## The task
Repeat the records below exactly from the line containing "s nigerianos (0,14 euros); una" to the line containing "科書」と呼ぶにふさわしい、進化を遂げてい[…]", taking in both of those lines. Drop the pictures.

══════════

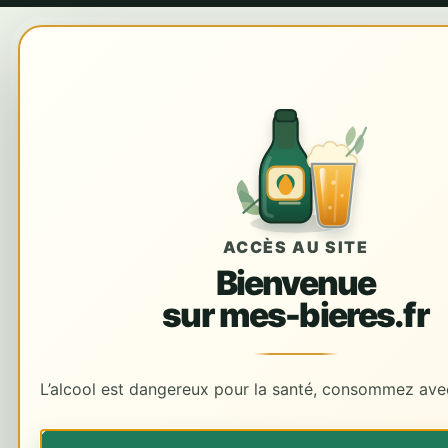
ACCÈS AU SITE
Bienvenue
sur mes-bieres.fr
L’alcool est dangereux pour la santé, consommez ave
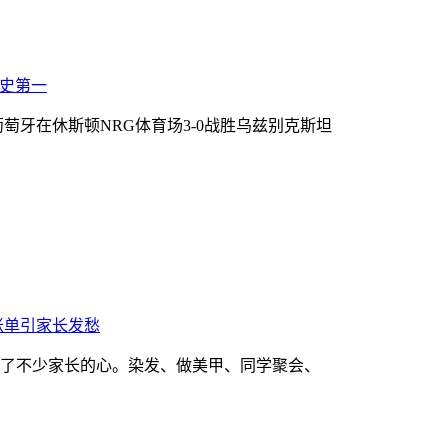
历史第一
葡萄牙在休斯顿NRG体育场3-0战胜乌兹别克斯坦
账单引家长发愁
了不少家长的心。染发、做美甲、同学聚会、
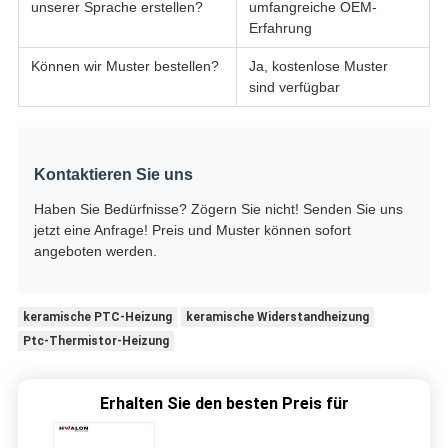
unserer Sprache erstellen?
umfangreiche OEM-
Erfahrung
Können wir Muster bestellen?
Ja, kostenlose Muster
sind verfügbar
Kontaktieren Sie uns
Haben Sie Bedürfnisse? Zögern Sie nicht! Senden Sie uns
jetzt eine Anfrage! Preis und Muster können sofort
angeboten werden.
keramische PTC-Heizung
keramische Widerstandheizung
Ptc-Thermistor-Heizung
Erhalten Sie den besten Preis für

══════════

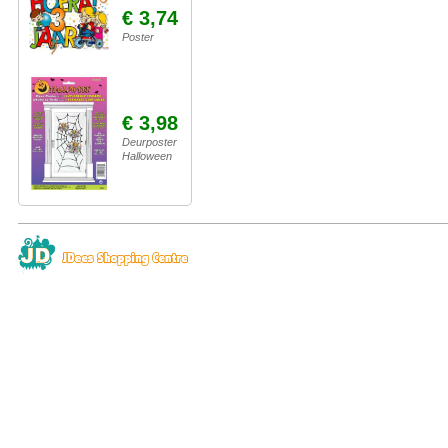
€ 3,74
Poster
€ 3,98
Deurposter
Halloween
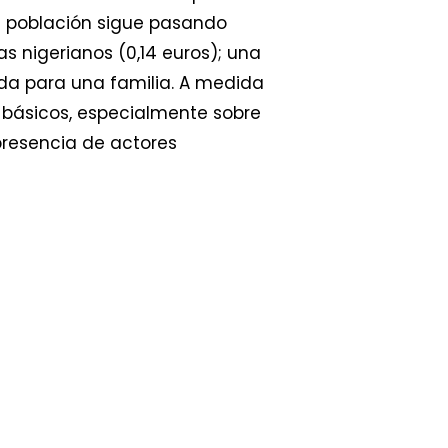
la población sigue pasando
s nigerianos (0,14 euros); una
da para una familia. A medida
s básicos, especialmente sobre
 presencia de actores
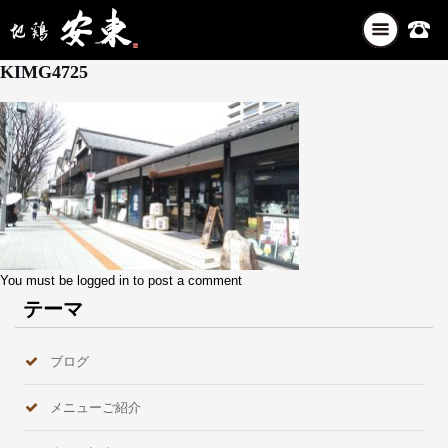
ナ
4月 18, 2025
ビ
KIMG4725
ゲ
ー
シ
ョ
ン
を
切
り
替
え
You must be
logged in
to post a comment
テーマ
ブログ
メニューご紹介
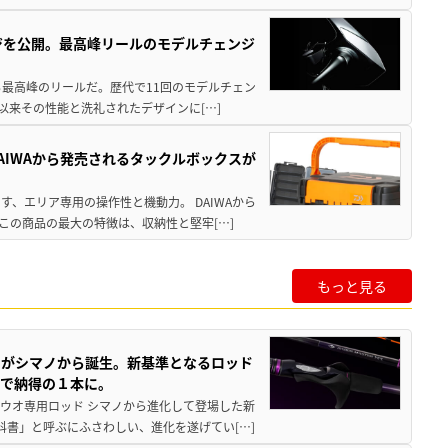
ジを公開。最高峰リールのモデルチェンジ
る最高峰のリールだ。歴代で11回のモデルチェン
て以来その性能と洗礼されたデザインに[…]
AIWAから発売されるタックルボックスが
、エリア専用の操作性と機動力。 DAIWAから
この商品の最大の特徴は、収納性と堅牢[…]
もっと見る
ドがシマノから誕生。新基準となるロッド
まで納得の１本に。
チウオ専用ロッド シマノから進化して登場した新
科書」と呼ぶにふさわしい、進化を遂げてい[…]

══════════

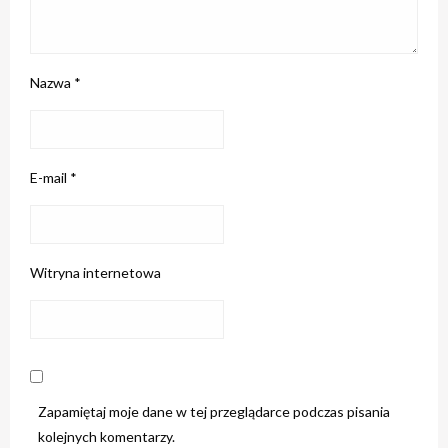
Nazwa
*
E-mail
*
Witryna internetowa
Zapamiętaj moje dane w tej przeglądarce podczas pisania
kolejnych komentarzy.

══════════

## Written response
s nigerianos (0,14 euros); una
da para una familia. A medida
s básicos, especialmente sobre
 presencia de actores
ナ
4月 18, 2025
ビ
KIMG4725
ゲ
ー
シ
ョ
ン
を
切
り
替
え
You must be
logged in
to post a comment
テーマ
ブログ
メニューご紹介
ジを公開。最高峰リールのモデルチェンジ
る最高峰のリールだ。歴代で11回のモデルチェン
て以来その性能と洗礼されたデザインに[…]
AIWAから発売されるタックルボックスが
、エリア専用の操作性と機動力。 DAIWAから
この商品の最大の特徴は、収納性と堅牢[…]
もっと見る
ドがシマノから誕生。新基準となるロッド
まで納得の１本に。
チウオ専用ロッド シマノから進化して登場した新
科書」と呼ぶにふさわしい、進化を遂げてい[…]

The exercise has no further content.